A faithful copy of each entry below is expected, with the images removed.

Dataset excerpts
- - - - - - -

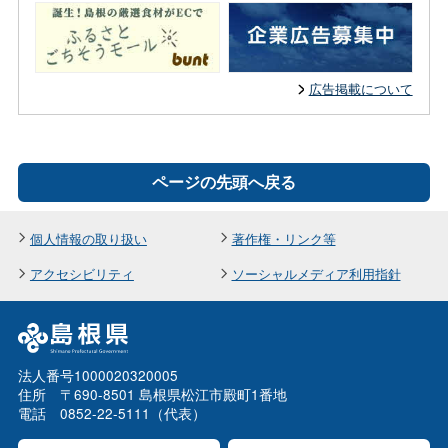
広告掲載について
ページの先頭へ戻る
個人情報の取り扱い
著作権・リンク等
アクセシビリティ
ソーシャルメディア利用指針
法人番号1000020320005
住所 〒690-8501 島根県松江市殿町1番地
電話 0852-22-5111（代表）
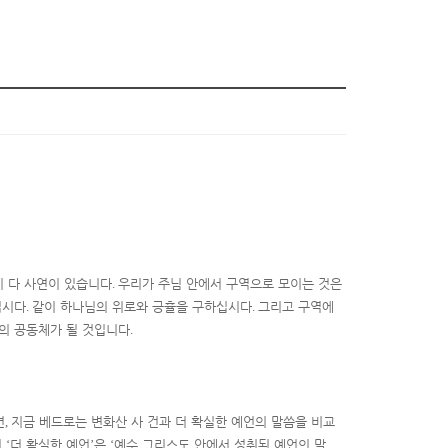
지 다 사연이 있습니다
.
우리가 주님 안에서 구역으로 모이는 것은
십시다
.
같이 하나님의 위로와 긍휼을 구하십시다
.
그리고 구역에
의 공동체가 될 것입니다
.
면
,
지금 베드로는 변화산 사 건과 더 확실한 예언의 말씀을 비교
서
‘
더 확실한 예언
’
은
‘
예수 그리스도 안에서 성취된 예언의 말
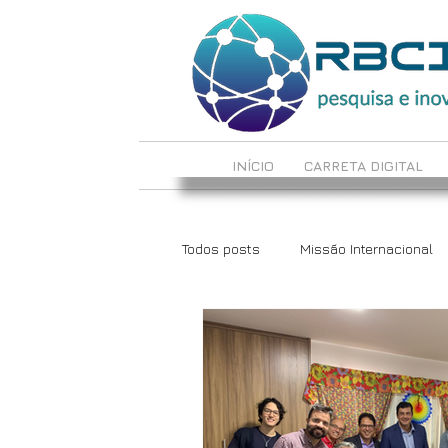
INÍCIO
CARRETA DIGITAL
Todos posts
Missão Internacional
LabCrie e LabInova
Reciclote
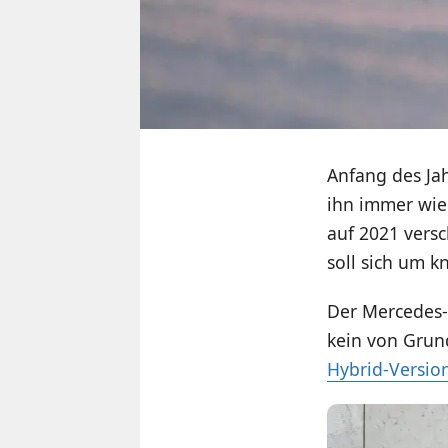
Anfang des Ja
ihn immer wi
auf 2021 vers
soll sich um k
Der Mercedes-
kein von Grund
Hybrid-Versio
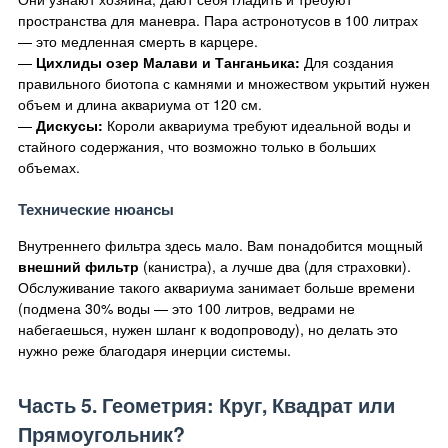
пространства для маневра. Пара астронотусов в 100 литрах
— это медленная смерть в карцере.
—
Цихлиды озер Малави и Танганьика:
Для создания
правильного биотопа с камнями и множеством укрытий нужен
объем и длина аквариума от 120 см.
—
Дискусы:
Короли аквариума требуют идеальной воды и
стайного содержания, что возможно только в больших
объемах.
Технические нюансы
Внутреннего фильтра здесь мало. Вам понадобится мощный
внешний фильтр
(канистра), а лучше два (для страховки).
Обслуживание такого аквариума занимает больше времени
(подмена 30% воды — это 100 литров, ведрами не
набегаешься, нужен шланг к водопроводу), но делать это
нужно реже благодаря инерции системы.
Часть 5. Геометрия: Круг, Квадрат или
Прямоугольник?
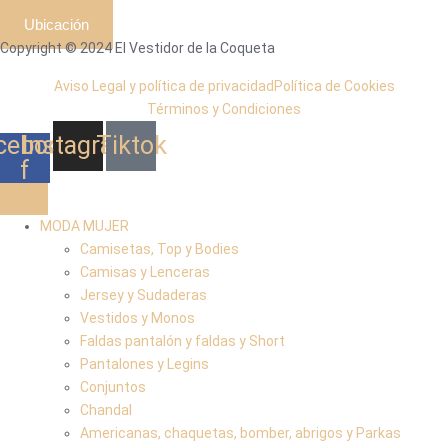
Ubicación
Copyright © 2024 El Vestidor de la Coqueta
Aviso Legal y política de privacidad
Política de Cookies
Términos y Condiciones
cebook-
Instagram
Tiktok
f
MODA MUJER
Camisetas, Top y Bodies
Camisas y Lenceras
Jersey y Sudaderas
Vestidos y Monos
Faldas pantalón y faldas y Short
Pantalones y Legins
Conjuntos
Chandal
Americanas, chaquetas, bomber, abrigos y Parkas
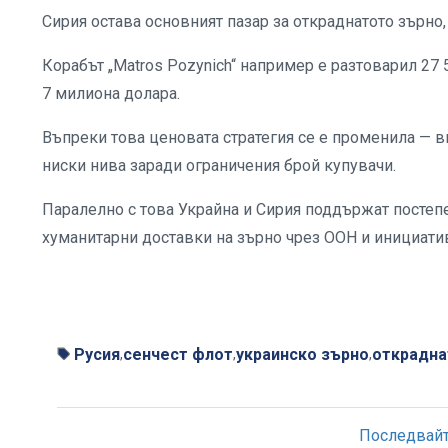
Сирия остава основният пазар за откраднатото зърно,
Корабът „Matros Pozynich“ например е разтоварил 27 
7 милиона долара.
Въпреки това ценовата стратегия се е променила — в
ниски нива заради ограничения брой купувачи.
Паралелно с това Украйна и Сирия поддържат постеп
хуманитарни доставки на зърно чрез ООН и инициатив
Русия
сенчест флот
украинско зърно
открадна
,
,
,
Последвайте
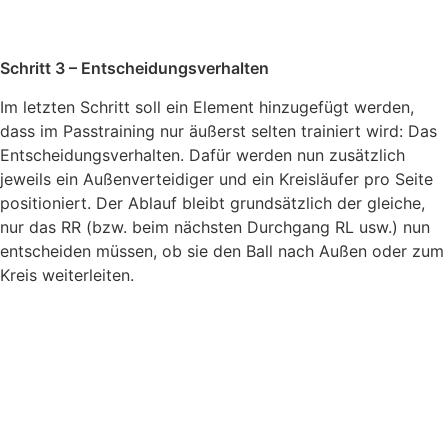
Schritt 3 – Entscheidungsverhalten
Im letzten Schritt soll ein Element hinzugefügt werden,
dass im Passtraining nur äußerst selten trainiert wird: Das
Entscheidungsverhalten. Dafür werden nun zusätzlich
jeweils ein Außenverteidiger und ein Kreisläufer pro Seite
positioniert. Der Ablauf bleibt grundsätzlich der gleiche,
nur das RR (bzw. beim nächsten Durchgang RL usw.) nun
entscheiden müssen, ob sie den Ball nach Außen oder zum
Kreis weiterleiten.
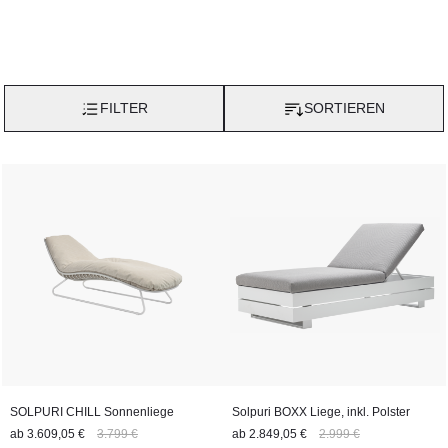
FILTER
SORTIEREN
SOLPURI CHILL Sonnenliege
Solpuri BOXX Liege, inkl. Polster
ab
3.609,05 €
3.799 €
ab
2.849,05 €
2.999 €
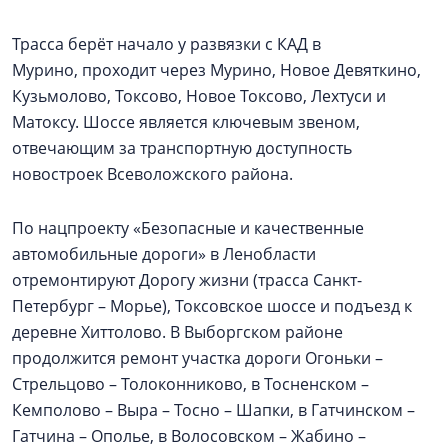
Трасса берёт начало у развязки с КАД в
Мурино, проходит через Мурино, Новое Девяткино,
Кузьмолово, Токсово, Новое Токсово, Лехтуси и
Матоксу. Шоссе является ключевым звеном,
отвечающим за транспортную доступность
новостроек Всеволожского района.
По нацпроекту «Безопасные и качественные
автомобильные дороги» в Ленобласти
отремонтируют Дорогу жизни (трасса Санкт-
Петербург – Морье), Токсовское шоссе и подъезд к
деревне Хиттолово. В Выборгском районе
продолжится ремонт участка дороги Огоньки –
Стрельцово – Толоконниково, в Тосненском –
Кемполово – Выра – Тосно – Шапки, в Гатчинском –
Гатчина – Ополье, в Волосовском – Жабино –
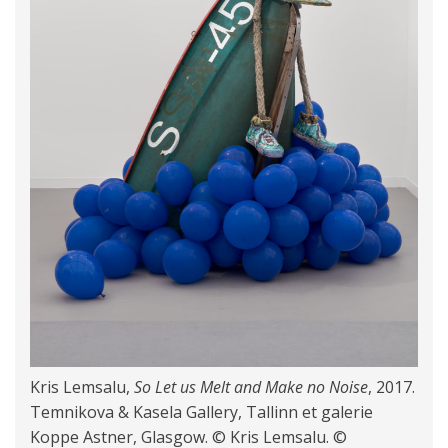
Kris Lemsalu,
So Let us Melt and Make no Noise
, 2017.
Temnikova & Kasela Gallery, Tallinn et galerie
Koppe Astner, Glasgow. © Kris Lemsalu. ©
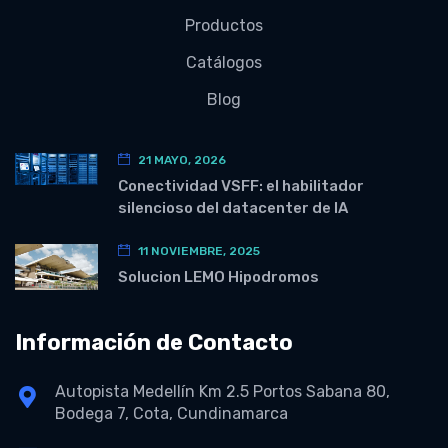
Productos
Catálogos
Blog
21 MAYO, 2026
Conectividad VSFF: el habilitador
silencioso del datacenter de IA
11 NOVIEMBRE, 2025
Solucion LEMO Hipodromos
Información de Contacto
Autopista Medellín Km 2.5 Portos Sabana 80,
Bodega 7, Cota, Cundinamarca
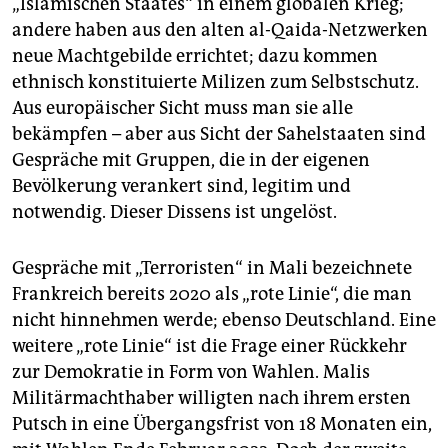
„Islamischen Staates“ in einem globalen Krieg;
andere haben aus den alten al-Qaida-Netzwerken
neue Machtgebilde errichtet; dazu kommen
ethnisch konstituierte Milizen zum Selbstschutz.
Aus europäischer Sicht muss man sie alle
bekämpfen – aber aus Sicht der Sahelstaaten sind
Gespräche mit Gruppen, die in der eigenen
Bevölkerung verankert sind, legitim und
notwendig. Dieser Dissens ist ungelöst.
Gespräche mit „Terroristen“ in Mali bezeichnete
Frankreich bereits 2020 als „rote Linie“, die man
nicht hinnehmen werde; ebenso Deutschland. Eine
weitere „rote Linie“ ist die Frage einer Rückkehr
zur Demokratie in Form von Wahlen. Malis
Militärmachthaber willigten nach ihrem ersten
Putsch in eine Übergangsfrist von 18 Monaten ein,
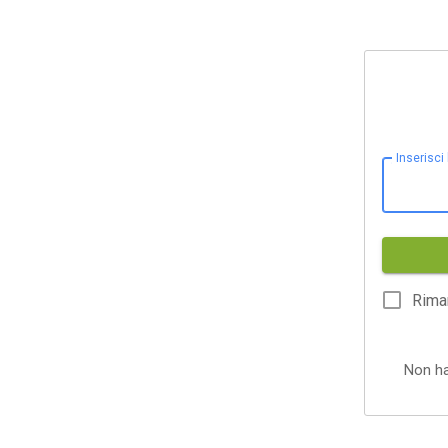
Inserisci
Rima
Non h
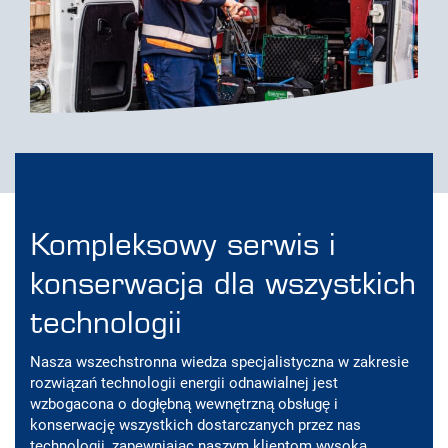
Kompleksowy serwis i
konserwacja dla wszystkich
technologii
Nasza wszechstronna wiedza specjalistyczna w zakresie
rozwiązań technologii energii odnawialnej jest
wzbogacona o dogłębną wewnętrzną obsługę i
konserwację wszystkich dostarczanych przez nas
technologii, zapewniając naszym klientom wysoką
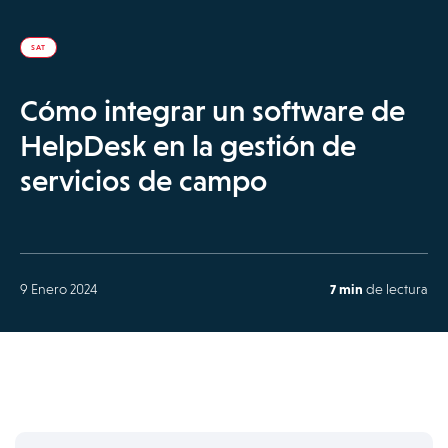
SAT
Cómo integrar un software de
HelpDesk en la gestión de
servicios de campo
9 Enero 2024
7 min
de lectura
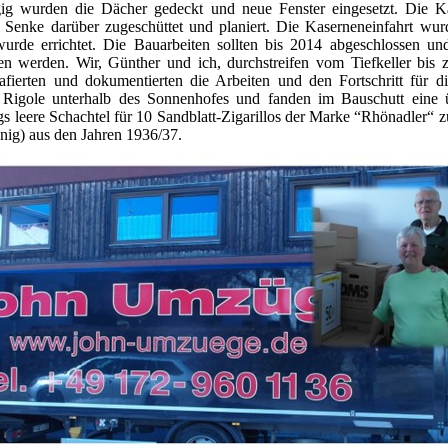
gig wurden die Dächer gedeckt und neue Fenster eingesetzt. Die 
 Senke darüber zugeschüttet und planiert. Die Kaserneneinfahrt wur
urde errichtet. Die Bauarbeiten sollten bis 2014 abgeschlossen un
n werden. Wir, Günther und ich, durchstreifen vom Tiefkeller bis z
rafierten und dokumentierten die Arbeiten und den Fortschritt für d
r Rigole unterhalb des Sonnenhofes und fanden im Bauschutt eine 
ngs leere Schachtel für 10 Sandblatt-Zigarillos der Marke “Rhönadler“
nig) aus den Jahren 1936/37.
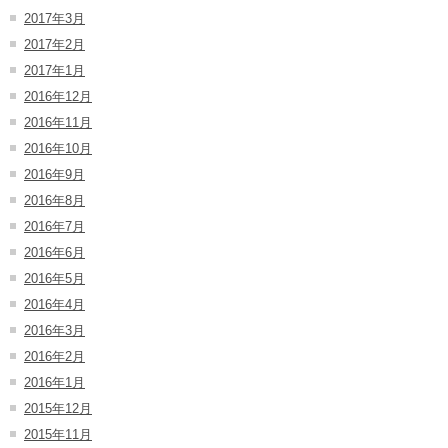
2017年3月
2017年2月
2017年1月
2016年12月
2016年11月
2016年10月
2016年9月
2016年8月
2016年7月
2016年6月
2016年5月
2016年4月
2016年3月
2016年2月
2016年1月
2015年12月
2015年11月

- - - - - - -

▶ _Expected answer_:
広告掲載について
ページの先頭へ戻る
個人情報の取り扱い
著作権・リンク等
アクセシビリティ
ソーシャルメディア利用指針
法人番号1000020320005
住所 〒690-8501 島根県松江市殿町1番地
電話 0852-22-5111（代表）
지 다 사연이 있습니다
.
우리가 주님 안에서 구역으로 모이는 것은
십시다
.
같이 하나님의 위로와 긍휼을 구하십시다
.
그리고 구역에
의 공동체가 될 것입니다
.
면
,
지금 베드로는 변화산 사 건과 더 확실한 예언의 말씀을 비교
서
‘
더 확실한 예언
’
은
‘
예수 그리스도 안에서 성취된 예언의 말
INÍCIO
CARRETA DIGITAL
Todos posts
Missão Internacional
LabCrie e LabInova
Reciclote
Anfang des Ja
ihn immer wi
auf 2021 vers
soll sich um k
Der Mercedes-
kein von Grund
Hybrid-Versio
пространства для маневра. Пара астронотусов в 100 литрах
— это медленная смерть в карцере.
—
Цихлиды озер Малави и Танганьика:
Для создания
правильного биотопа с камнями и множеством укрытий нужен
объем и длина аквариума от 120 см.
—
Дискусы:
Короли аквариума требуют идеальной воды и
стайного содержания, что возможно только в больших
объемах.
Технические нюансы
Внутреннего фильтра здесь мало. Вам понадобится мощный
внешний фильтр
(канистра), а лучше два (для страховки).
Обслуживание такого аквариума занимает больше времени
(подмена 30% воды — это 100 литров, ведрами не
набегаешься, нужен шланг к водопроводу), но делать это
нужно реже благодаря инерции системы.
Часть 5. Геометрия: Круг, Квадрат или
Прямоугольник?
Ubicación
Copyright © 2024 El Vestidor de la Coqueta
Aviso Legal y política de privacidad
Política de Cookies
Términos y Condiciones
cebook-
Instagram
Tiktok
f
MODA MUJER
Camisetas, Top y Bodies
Camisas y Lenceras
Jersey y Sudaderas
Vestidos y Monos
Faldas pantalón y faldas y Short
Pantalones y Legins
Conjuntos
Chandal
Americanas, chaquetas, bomber, abrigos y Parkas
Сирия остава основният пазар за откраднатото зърно,
Корабът „Matros Pozynich“ например е разтоварил 27 
7 милиона долара.
Въпреки това ценовата стратегия се е променила — в
ниски нива заради ограничения брой купувачи.
Паралелно с това Украйна и Сирия поддържат постеп
хуманитарни доставки на зърно чрез ООН и инициатив
Русия
сенчест флот
украинско зърно
открадна
,
,
,
Последвайте
Schritt 3 – Entscheidungsverhalten
Im letzten Schritt soll ein Element hinzugefügt werden,
dass im Passtraining nur äußerst selten trainiert wird: Das
Entscheidungsverhalten. Dafür werden nun zusätzlich
jeweils ein Außenverteidiger und ein Kreisläufer pro Seite
positioniert. Der Ablauf bleibt grundsätzlich der gleiche,
nur das RR (bzw. beim nächsten Durchgang RL usw.) nun
entscheiden müssen, ob sie den Ball nach Außen oder zum
Kreis weiterleiten.
FILTER
SORTIEREN
SOLPURI CHILL Sonnenliege
Solpuri BOXX Liege, inkl. Polster
ab
3.609,05 €
3.799 €
ab
2.849,05 €
2.999 €
Трасса берёт начало у развязки с КАД в
Мурино, проходит через Мурино, Новое Девяткино,
Кузьмолово, Токсово, Новое Токсово, Лехтуси и
Матоксу. Шоссе является ключевым звеном,
отвечающим за транспортную доступность
новостроек Всеволожского района.
По нацпроекту «Безопасные и качественные
автомобильные дороги» в Ленобласти
отремонтируют Дорогу жизни (трасса Санкт-
Петербург – Морье), Токсовское шоссе и подъезд к
деревне Хиттолово. В Выборгском районе
продолжится ремонт участка дороги Огоньки –
Стрельцово – Толоконниково, в Тосненском –
Кемполово – Выра – Тосно – Шапки, в Гатчинском –
Гатчина – Ополье, в Волосовском – Жабино –
Kris Lemsalu,
So Let us Melt and Make no Noise
, 2017.
Temnikova & Kasela Gallery, Tallinn et galerie
Koppe Astner, Glasgow. © Kris Lemsalu. ©
Productos
Catálogos
Blog
21 MAYO, 2026
Conectividad VSFF: el habilitador
silencioso del datacenter de IA
11 NOVIEMBRE, 2025
Solucion LEMO Hipodromos
Información de Contacto
Autopista Medellín Km 2.5 Portos Sabana 80,
Bodega 7, Cota, Cundinamarca
„Islamischen Staates“ in einem globalen Krieg;
andere haben aus den alten al-Qaida-Netzwerken
neue Machtgebilde errichtet; dazu kommen
ethnisch konstituierte Milizen zum Selbstschutz.
Aus europäischer Sicht muss man sie alle
bekämpfen – aber aus Sicht der Sahelstaaten sind
Gespräche mit Gruppen, die in der eigenen
Bevölkerung verankert sind, legitim und
notwendig. Dieser Dissens ist ungelöst.
Gespräche mit „Terroristen“ in Mali bezeichnete
Frankreich bereits 2020 als „rote Linie“, die man
nicht hinnehmen werde; ebenso Deutschland. Eine
weitere „rote Linie“ ist die Frage einer Rückkehr
zur Demokratie in Form von Wahlen. Malis
Militärmachthaber willigten nach ihrem ersten
Putsch in eine Übergangsfrist von 18 Monaten ein,
Inserisci
Rima
Non h
Kompleksowy serwis i
konserwacja dla wszystkich
technologii
Nasza wszechstronna wiedza specjalistyczna w zakresie
rozwiązań technologii energii odnawialnej jest
wzbogacona o dogłębną wewnętrzną obsługę i
konserwację wszystkich dostarczanych przez nas
technologii, zapewniając naszym klientom wysoką
SAT
Cómo integrar un software de
HelpDesk en la gestión de
servicios de campo
9 Enero 2024
7 min
de lectura
gig wurden die Dächer gedeckt und neue Fenster eingesetzt. Die 
 Senke darüber zugeschüttet und planiert. Die Kaserneneinfahrt wur
urde errichtet. Die Bauarbeiten sollten bis 2014 abgeschlossen un
n werden. Wir, Günther und ich, durchstreifen vom Tiefkeller bis z
rafierten und dokumentierten die Arbeiten und den Fortschritt für d
r Rigole unterhalb des Sonnenhofes und fanden im Bauschutt eine 
ngs leere Schachtel für 10 Sandblatt-Zigarillos der Marke “Rhönadler“
nig) aus den Jahren 1936/37.
2017年3月
2017年2月
2017年1月
2016年12月
2016年11月
2016年10月
2016年9月
2016年8月
2016年7月
2016年6月
2016年5月
2016年4月
2016年3月
2016年2月
2016年1月
2015年12月
2015年11月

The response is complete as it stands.